Describes how to manage the extension from an administrator’s point of view. That relates to Page/User TSconfig, permissions, configuration etc., which administrator level users have access to.
Language should be non/semi-technical, explaining, using small examples.
Target group: Administrators
The extension can be installed using the TYPO3 extension manager (from TYPO3 extension repository) or included via composer.
Composer command for adding the extension to your project: composer require easydb/typo3-integration
After installation, some mandatory settings need to be provided. Select the extension configuration for easydb extension within you3 TYPO3 installation.
URL to your easydb server¶
You need to specify the URL to your easydb server.
The import of files can work in two modes.
If your TYPO3 server can reach the easydb server, the easydb extension will fetch the file data by directly establishing a connection to the easydb server.
If your easydb server is not reachable from the TYPO3 server, file data can be sent directly via the browser.
You can choose between the two modes in your esadb settings:
File extensions that shall be imported from easydb¶
A comma separated list of file extensions that are allowed to be imported into TYPO3.
easydb locale for the TYPO3 default language¶
In case you have a multi language TYPO3 project, you need to provide a mapping between TYPO3 languages and easydb locales. In extension configuration you specify the easydb locale for the TYPO3 default language.
easydb Locales for each TYPO3 language records, can be specified within the TYPO3 language record as shown in the following screen shot.
Allow Session Transfer¶
Only set this checkbox, if it really is required and you understood the impact!

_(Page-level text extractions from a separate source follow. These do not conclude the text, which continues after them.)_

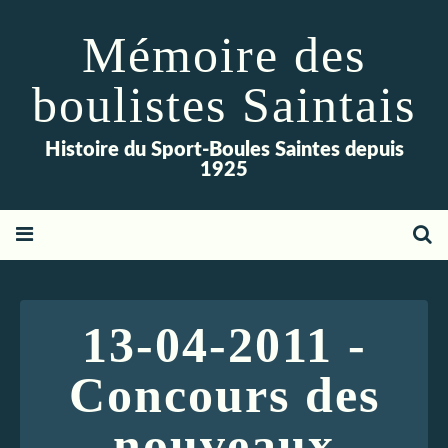
Mémoire des
boulistes Saintais
Histoire du Sport-Boules Saintes depuis
1925
13-04-2011 -
Concours des
nouveaux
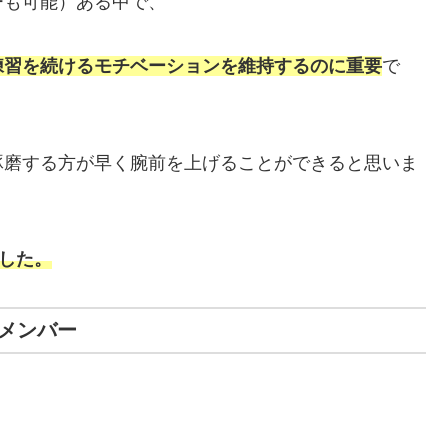
ーも可能）ある中で、
練習を続けるモチベーションを維持するのに重要
で
琢磨する方が早く腕前を上げることができると思いま
ました。
Xメンバー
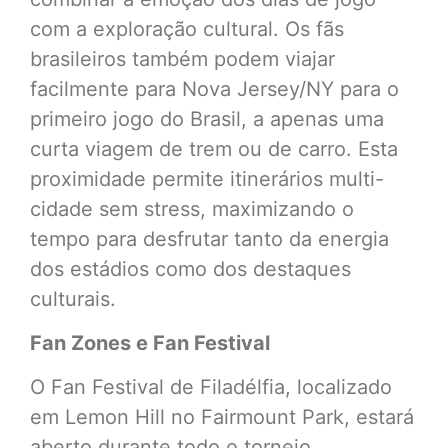
com a exploração cultural. Os fãs
brasileiros também podem viajar
facilmente para Nova Jersey/NY para o
primeiro jogo do Brasil, a apenas uma
curta viagem de trem ou de carro. Esta
proximidade permite itinerários multi-
cidade sem stress, maximizando o
tempo para desfrutar tanto da energia
dos estádios como dos destaques
culturais.
Fan Zones e Fan Festival
O Fan Festival de Filadélfia, localizado
em Lemon Hill no Fairmount Park, estará
aberto durante todo o torneio,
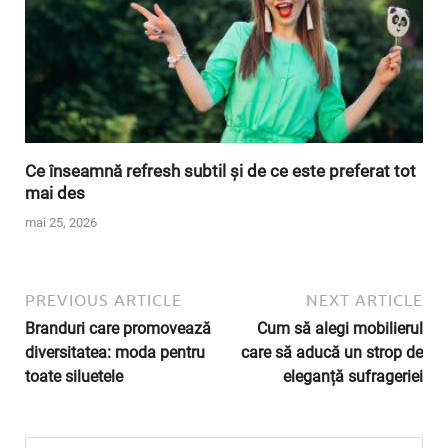
Ce înseamnă refresh subtil și de ce este preferat tot
mai des
mai 25, 2026
PREVIOUS ARTICLE
NEXT ARTICLE
Branduri care promovează
Cum să alegi mobilierul
diversitatea: moda pentru
care să aducă un strop de
toate siluetele
eleganță sufrageriei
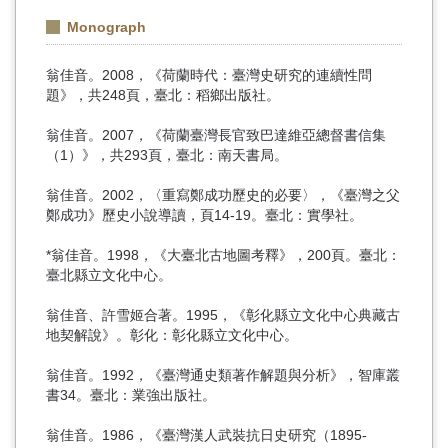
Monograph
翁佳音。2008，《荷蘭時代：臺灣史研究的連續性問
題》，共248頁，臺北：稻鄉出版社。
翁佳音。2007，《荷蘭臺灣長官致巴達維亞總督書信集
（1）》，共293頁，臺北：南天書局。
翁佳音。2002，〈重寫鄭成功歷史的必要〉，《臺灣之父
鄭成功》歷史小說導讀，頁14-19。臺北：實學社。
*翁佳音。1998，《大臺北古地圖考釋》，200頁。臺北：
臺北縣立文化中心。
翁佳音、許雪姬合著。1995，《彰化縣立文化中心典藏古
地契解說》。彰化：彰化縣立文化中心。
翁佳音。1992，《臺灣通史類著作解題與分析》，智庫叢
書34。臺北：業強出版社。
翁佳音。1986，《臺灣漢人武裝抗日史研究（1895-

Better options are: Setting BE/cookieSameSite to none in TYPO3 configuration, or to have the easydb hostname on the same top level domain as your TYPO3 backend.
On every successful backend login TYPO3 generates a user session with a corresponding identifier. This identifier is stored in a cookie by the browser. Every time the TYPO3 backend is accessed, the browser sends the cookie with the identifier. TYPO3 reads the cookie value, checks if a corresponding session exists and authenticates the user that is associated with this session.

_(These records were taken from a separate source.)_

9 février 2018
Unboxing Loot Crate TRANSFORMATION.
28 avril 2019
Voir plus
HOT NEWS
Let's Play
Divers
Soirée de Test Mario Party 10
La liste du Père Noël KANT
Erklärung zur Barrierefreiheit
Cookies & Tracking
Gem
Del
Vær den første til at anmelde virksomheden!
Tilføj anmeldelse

By doing so, the session cookie and the session ID is only “known” by the user, the browser and TYPO3.
Recently a new security measurement for cookies was specified and implemented by browser vendors. A cookie can have the SameSite attribute. There are three possible values for this attribute: strict, lax and none. It was implemented to be able to protect users from CSRF attacks. A cookie with the SameSite attribute strict instructs the browser to not send the cookie to the corresponding domain, when the request originates from a different website. The value lax also instructs browsers to not send the cookie, but will send it when a simple link to the cookie domain should be followed.
The Chrome browser in recent versions changed the default behaviour for cookies, when no SameSite is set to be treated as lax.
This affected easydb users, where the easydb host name is on a different domain as the TYPO3 backend. Chrome would not send the cookie any more when files should be imported (via POST request).
To fix this issue, it is recommended to either change the eadydb host name to be a subdomain of the typo3 domain, or to configure TYPO3 to set the backend cookie to SameSite none. With the latter the CSRF protection of the cookie is disabled, but TYPO3 itself implements a different token based CSRF protection anyway, so the risk in doing so is negligible.
If both options are not possible or not quickly possible, the easydb adapter for TYPO3 has the option to allow a “session transfer” to the easydb server, so that easydb during import can send a session id to TYPO3 so that the file import will work. However this option should only be used as temporary workaround, because it decreases the security of the user session significantly.
The session id that is sent to the easydb server isn’t the regular TYPO3 session id and it will only be valid for file imports, but knowing this session id will allow an attacker knowing this id to import files in any folder the user has access to.